Gödek, birinci kere PPK metnine giren tabirlerin taşıdığı bildirilerin önemli yönlendirme niteliğinde olduğunu vurgulayarak, “Kasım ayı PPK toplantısı sonrasında içeride olağanlaşma adımlarının devam etmesini bekliyoruz. Bu kapsamda vakte yayılır ve kısa vadede TCMB rezerv yapısını da negatif etkilemeyecek halde swap düzenlemelerine yönelik gevşetme adımlarının takibi kelam konusu olabilir. Keza faal rasyo düzenlemesinin de gözden geçirileceğine inanıyoruz.” diye konuştu.
– “Merkez Bankası piyasadan kredibilite aldı”
Econs Kurucu Ortağı ve ekonomist Ferhat Yükseltürk, faiz kararının ve ortaya çıkan karar metninin piyasa beklentisini karşıladığını ve piyasaya olumlu yansıdığını söyledi. Net, anlaşılır, sade ve enflasyon hedeflemesi vurgusunun ağır olduğu bir karar metninin ortaya çıktığını belirten Yükseltürk, öngörülebilirlik açısından değerli ve kıymetli bir karar alındığını tabir etti.

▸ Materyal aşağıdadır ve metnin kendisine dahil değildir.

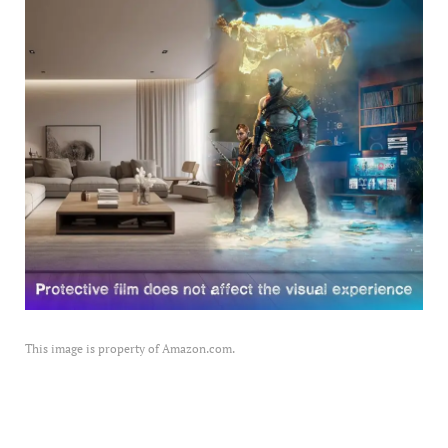
This image is property of Amazon.com.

Piyasanın öngörülebilirlik noktasında istediğini aldığına dikkati çeken Yükseltürk, “Şu anda Merkez Bankası piyasadan kredibilite satın aldı. Piyasalar açısından da pencere açılmış oldu. Bundan sonra Türk lirası üzerindeki volatilitenin azalmasını bekleyebiliriz. Merkez Bankası’nın bu düzeylerden çabucak rezerv biriktireceğini düşünmüyorum. Önümüzdeki devirde Merkez Bankası mevcut sıkı duruşunu devam ettirir ve yabancı portföy akışında süratli giriş görürse TL’deki süratli bedel çıkarını önlemek ismine rezerv biriktirmeye gidebilir. Birinci etapta TL’nin belirli bir stabilizasyona kavuştuğunu görmek isteyecektir.” biçiminde konuştu.
Yükseltürk, Merkez Banaksının bugünkü faiz artırımının aslında ek bir sıkılaştırma adımı olmadığını, siyaset faizinin piyasa faizlerine getirildiğini söyledi.
Siyaset faizinin yüzde 15’e çıkarılmasıyla kredi faizlerinin ekstra yükselmeyeceğini belirten Yükseltürk, “Zaten kredi faizleri bu düzeye gelmişti. Merkez Bankası, piyasa gerçeklerini kabul etti ve ama piyasanın önüne geçmedi. Piyasanın önüne geçseydi döviz kurlarınsa daha sert düşüşler bekleyebilirdik. TCMB’nin aldığı faiz kararıyla ilgili ‘sıkılaşma oldu ve ekonomik büyüme bu kararla birlikte negatif etkilenecektir’ formundaki yorumlar iş bilmezliktir.” sözlerini kullandı.